Sequence Analysis of the Conserved s2m Element
We aligned the most recent available genomic sequences of coronaviruses and astroviruses and analyzed conservation patterns within the s2m element (Figure 1). Remarkably, about 75% of this sequence is absolutely invariant between viral species (nucleotides shown in boldface in Figure 1A) and much of the variation that does occur preserves secondary structural elements (nucleotides shown in italics in Figure 1A). In addition, we analyzed 38 sequenced SARS variants and found that the motif is absolutely conserved within all of them. No insertions or deletions appear to be tolerated, indicating that this region forms a highly conserved RNA tertiary structure that is universally required for viral function [1,2,5].
The Crystal Structure of the s2m RNA Element of SARS
Using in vitro transcription, we prepared and crystallized a 48-nucleotide construct containing the 45-nucleotide s2m element. We solved the crystal structure to 2.7-Å resolution using a single platinum isomorphous/anomalous derivative and obtained a readily interpretable solvent-flattened electron density map (Figures 1B–1D and 2A). The quality of the electron density enabled us to fit the s2m RNA sequence unambiguously to the map and to build a model of the unusual tertiary structure. The initial map was virtually indistinguishable from the final 3Fo–2Fc map calculated using phases from the refined RNA structure, indicating that the single isomorphous replacement with anomalous scattering (SIRAS) experimental phases initially obtained were quite accurate (Tables 1 and 2). Two well-ordered hydrated Mg2+ complexes bound to the phosphate backbone of the RNA are also readily observable in the initial electron density map (Figure 2B).

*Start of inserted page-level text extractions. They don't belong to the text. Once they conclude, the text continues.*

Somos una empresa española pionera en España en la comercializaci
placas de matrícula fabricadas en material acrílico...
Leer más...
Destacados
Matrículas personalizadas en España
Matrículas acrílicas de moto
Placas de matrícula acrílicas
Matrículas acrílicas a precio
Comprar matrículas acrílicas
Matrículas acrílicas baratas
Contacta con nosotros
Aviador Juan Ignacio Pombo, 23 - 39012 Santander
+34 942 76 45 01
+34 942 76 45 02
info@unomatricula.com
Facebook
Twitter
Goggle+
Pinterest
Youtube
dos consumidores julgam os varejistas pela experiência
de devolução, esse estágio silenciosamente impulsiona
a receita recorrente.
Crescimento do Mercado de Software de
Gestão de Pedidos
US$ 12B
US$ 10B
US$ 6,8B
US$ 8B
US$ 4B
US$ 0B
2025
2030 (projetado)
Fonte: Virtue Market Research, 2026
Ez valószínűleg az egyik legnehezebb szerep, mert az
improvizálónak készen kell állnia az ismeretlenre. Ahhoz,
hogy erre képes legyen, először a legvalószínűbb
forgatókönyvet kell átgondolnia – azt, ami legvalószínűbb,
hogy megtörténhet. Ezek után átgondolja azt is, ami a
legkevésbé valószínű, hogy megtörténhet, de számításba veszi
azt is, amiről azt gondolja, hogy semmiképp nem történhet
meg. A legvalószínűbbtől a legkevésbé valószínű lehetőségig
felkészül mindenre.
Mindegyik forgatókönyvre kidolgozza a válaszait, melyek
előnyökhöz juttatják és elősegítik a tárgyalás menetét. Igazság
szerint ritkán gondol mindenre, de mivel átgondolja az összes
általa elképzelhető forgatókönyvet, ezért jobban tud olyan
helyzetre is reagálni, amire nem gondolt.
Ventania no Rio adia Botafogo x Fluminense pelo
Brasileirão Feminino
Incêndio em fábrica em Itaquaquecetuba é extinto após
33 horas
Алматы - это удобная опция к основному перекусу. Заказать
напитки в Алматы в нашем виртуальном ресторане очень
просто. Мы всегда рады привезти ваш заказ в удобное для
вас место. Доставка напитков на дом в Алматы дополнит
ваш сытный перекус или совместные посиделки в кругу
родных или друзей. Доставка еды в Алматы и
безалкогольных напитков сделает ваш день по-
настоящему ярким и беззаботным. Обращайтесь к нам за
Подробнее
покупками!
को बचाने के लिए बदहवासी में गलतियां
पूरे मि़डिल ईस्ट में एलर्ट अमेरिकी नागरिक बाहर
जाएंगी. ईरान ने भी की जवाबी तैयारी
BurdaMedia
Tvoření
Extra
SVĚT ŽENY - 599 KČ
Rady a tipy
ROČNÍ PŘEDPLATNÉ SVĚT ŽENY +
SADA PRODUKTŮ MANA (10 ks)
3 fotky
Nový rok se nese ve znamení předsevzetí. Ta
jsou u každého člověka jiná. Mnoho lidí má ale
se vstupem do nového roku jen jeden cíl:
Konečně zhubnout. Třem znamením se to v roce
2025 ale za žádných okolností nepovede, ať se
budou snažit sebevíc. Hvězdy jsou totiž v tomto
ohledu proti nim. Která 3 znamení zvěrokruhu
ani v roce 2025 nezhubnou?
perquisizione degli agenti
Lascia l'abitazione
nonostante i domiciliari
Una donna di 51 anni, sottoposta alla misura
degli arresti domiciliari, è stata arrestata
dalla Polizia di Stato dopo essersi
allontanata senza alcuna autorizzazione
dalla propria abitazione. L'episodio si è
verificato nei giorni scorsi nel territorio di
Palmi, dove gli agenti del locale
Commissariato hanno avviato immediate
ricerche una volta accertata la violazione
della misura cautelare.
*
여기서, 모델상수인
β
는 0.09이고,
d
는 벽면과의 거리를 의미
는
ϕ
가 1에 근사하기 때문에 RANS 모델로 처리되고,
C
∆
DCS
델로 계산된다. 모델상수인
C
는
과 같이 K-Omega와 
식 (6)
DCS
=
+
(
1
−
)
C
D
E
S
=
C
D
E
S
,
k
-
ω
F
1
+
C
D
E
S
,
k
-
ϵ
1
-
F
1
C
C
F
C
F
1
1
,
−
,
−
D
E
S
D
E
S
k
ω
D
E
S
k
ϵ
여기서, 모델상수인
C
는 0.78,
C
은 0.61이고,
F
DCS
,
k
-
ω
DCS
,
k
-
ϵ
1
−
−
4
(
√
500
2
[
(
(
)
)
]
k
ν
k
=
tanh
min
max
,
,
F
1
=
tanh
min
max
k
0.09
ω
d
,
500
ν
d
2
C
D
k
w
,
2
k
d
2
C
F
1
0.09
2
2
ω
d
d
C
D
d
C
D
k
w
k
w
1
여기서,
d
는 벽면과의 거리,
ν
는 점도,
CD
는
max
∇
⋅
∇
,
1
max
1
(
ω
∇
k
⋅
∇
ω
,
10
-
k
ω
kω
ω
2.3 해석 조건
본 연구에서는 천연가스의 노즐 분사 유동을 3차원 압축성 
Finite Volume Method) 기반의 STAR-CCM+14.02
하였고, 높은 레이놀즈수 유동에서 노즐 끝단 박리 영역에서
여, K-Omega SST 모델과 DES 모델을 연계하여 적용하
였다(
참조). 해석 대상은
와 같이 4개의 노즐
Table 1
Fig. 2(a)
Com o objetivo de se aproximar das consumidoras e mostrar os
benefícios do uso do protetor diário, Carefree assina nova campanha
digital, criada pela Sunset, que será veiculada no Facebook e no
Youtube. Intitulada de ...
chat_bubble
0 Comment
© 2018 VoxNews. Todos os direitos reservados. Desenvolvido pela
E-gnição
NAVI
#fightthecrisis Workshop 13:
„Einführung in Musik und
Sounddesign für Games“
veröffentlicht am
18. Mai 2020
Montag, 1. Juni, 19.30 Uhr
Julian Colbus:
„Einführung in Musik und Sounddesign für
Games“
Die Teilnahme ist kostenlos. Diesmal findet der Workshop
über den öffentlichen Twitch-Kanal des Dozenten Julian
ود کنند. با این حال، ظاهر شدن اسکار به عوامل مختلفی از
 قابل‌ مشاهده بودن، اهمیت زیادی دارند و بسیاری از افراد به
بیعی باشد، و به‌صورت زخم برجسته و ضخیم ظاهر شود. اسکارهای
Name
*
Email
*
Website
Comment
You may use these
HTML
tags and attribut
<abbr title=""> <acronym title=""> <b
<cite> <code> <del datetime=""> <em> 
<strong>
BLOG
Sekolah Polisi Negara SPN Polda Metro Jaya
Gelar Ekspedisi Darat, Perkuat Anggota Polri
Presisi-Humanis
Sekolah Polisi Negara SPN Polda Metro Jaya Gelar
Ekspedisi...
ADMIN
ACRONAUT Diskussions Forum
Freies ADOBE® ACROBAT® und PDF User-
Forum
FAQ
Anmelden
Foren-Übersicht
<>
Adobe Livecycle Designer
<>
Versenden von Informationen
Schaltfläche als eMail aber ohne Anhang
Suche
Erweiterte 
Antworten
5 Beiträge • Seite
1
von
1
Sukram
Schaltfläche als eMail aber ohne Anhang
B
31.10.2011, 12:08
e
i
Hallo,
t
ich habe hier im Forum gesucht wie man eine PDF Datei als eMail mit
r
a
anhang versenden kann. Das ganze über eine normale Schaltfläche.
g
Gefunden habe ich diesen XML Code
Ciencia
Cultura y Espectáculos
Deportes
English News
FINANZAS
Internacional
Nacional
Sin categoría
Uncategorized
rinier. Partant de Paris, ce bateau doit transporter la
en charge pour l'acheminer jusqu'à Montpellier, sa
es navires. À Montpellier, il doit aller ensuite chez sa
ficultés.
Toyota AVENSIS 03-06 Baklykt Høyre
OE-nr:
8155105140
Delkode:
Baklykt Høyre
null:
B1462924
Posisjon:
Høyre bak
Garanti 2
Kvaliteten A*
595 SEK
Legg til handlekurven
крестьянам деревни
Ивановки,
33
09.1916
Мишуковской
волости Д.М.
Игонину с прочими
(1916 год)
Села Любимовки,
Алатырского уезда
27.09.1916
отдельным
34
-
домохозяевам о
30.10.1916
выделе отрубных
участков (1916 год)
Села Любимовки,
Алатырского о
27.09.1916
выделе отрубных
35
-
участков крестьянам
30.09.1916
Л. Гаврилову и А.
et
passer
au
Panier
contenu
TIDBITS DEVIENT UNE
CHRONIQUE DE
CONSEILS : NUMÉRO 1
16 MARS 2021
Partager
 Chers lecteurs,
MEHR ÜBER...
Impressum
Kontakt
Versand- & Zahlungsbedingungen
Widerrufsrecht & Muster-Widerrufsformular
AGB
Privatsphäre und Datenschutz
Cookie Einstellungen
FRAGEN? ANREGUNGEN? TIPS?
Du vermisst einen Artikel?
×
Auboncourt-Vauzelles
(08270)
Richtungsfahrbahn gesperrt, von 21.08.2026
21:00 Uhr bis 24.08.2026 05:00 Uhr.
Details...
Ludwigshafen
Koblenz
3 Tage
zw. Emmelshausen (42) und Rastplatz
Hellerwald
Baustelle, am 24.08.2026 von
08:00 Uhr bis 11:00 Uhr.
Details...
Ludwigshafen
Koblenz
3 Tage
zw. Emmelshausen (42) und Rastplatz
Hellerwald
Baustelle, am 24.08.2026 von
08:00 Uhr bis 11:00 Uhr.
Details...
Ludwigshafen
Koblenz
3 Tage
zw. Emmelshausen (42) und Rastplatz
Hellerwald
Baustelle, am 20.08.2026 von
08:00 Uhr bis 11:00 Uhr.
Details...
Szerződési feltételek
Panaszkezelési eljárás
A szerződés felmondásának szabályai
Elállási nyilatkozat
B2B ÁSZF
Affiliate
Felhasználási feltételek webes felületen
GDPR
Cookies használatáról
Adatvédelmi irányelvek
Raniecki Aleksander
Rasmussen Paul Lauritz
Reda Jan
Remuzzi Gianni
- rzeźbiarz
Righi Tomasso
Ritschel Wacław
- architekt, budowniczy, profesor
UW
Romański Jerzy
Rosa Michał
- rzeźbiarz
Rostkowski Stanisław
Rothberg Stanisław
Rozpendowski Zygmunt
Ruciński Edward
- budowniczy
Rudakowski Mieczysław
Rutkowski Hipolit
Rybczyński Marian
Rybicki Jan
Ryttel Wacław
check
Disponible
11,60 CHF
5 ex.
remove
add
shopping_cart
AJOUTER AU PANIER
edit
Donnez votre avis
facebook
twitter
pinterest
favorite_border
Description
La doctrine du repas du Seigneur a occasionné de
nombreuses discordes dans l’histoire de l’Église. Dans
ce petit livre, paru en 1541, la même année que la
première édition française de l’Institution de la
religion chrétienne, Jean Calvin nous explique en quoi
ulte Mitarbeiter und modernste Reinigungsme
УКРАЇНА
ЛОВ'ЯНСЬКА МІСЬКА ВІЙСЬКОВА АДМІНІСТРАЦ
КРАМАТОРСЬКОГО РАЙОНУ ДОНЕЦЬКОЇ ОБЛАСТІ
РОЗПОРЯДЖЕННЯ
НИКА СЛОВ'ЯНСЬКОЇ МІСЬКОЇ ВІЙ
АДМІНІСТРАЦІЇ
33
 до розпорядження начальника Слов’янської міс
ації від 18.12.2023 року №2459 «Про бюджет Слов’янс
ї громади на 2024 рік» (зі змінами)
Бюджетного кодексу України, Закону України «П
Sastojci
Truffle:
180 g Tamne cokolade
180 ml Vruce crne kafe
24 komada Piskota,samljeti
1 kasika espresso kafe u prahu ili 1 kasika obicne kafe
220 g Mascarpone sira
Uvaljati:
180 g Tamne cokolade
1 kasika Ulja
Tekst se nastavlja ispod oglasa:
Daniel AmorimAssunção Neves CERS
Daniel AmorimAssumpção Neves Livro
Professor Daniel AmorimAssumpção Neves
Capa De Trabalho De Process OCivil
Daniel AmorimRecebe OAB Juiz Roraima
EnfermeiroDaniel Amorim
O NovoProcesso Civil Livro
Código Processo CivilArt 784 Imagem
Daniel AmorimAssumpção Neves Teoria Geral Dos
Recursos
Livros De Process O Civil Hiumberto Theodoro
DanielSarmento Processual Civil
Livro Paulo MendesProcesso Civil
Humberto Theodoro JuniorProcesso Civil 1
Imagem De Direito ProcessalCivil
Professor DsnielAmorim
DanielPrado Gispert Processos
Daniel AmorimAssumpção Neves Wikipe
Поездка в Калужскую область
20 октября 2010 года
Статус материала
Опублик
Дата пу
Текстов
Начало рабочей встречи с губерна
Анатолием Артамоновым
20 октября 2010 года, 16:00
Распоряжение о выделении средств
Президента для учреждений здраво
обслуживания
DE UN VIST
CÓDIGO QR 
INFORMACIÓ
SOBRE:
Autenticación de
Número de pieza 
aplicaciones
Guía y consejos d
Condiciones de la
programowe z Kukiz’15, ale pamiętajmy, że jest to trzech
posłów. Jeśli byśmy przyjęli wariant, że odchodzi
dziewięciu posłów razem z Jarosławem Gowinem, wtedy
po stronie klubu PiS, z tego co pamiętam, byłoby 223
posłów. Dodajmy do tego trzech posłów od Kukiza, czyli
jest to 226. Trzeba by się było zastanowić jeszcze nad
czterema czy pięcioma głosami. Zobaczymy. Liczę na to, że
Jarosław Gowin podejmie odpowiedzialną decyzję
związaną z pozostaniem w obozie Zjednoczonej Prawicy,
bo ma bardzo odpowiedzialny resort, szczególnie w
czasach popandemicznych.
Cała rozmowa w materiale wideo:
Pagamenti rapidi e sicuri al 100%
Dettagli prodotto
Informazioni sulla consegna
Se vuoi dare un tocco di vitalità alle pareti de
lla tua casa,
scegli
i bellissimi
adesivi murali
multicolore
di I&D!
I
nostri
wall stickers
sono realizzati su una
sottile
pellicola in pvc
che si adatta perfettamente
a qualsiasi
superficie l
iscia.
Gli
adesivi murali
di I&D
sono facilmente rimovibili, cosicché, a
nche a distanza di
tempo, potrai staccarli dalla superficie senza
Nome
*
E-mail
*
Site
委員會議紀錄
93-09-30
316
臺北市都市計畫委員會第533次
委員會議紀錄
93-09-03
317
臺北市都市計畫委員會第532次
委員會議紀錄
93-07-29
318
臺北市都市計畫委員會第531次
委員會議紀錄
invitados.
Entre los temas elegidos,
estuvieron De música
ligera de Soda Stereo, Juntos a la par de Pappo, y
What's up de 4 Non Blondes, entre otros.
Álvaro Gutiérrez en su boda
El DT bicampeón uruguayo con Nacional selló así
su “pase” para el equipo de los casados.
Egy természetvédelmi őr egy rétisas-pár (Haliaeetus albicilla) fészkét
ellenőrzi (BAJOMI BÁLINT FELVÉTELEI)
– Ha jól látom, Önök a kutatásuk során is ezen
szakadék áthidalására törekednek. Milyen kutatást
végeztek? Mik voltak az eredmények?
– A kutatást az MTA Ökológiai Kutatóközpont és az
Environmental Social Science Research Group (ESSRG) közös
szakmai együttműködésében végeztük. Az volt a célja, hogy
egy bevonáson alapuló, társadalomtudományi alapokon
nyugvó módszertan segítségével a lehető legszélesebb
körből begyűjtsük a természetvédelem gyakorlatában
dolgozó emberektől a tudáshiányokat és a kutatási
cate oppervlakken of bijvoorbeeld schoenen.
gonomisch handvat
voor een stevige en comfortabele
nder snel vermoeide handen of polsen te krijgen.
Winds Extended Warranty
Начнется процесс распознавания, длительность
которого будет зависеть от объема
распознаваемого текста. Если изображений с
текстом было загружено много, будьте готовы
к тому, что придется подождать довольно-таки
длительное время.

(A) The overall SARS s2m RNA three-dimensional structure and (B) a detailed view of tertiary contacts the and [Mg(H2O)5]2+ binding sites in the context of the experimentally phased electron density map (dark blue). The [Mg(H2O)5]2+ complex ions, depicted as white octahedra, bind to the pro-R and pro-S phosphate oxygen atoms of A(12). An extensive network of potential hydrogen bonds between the metal-coordinated water molecules and the RNA is shown as yellow dotted lines.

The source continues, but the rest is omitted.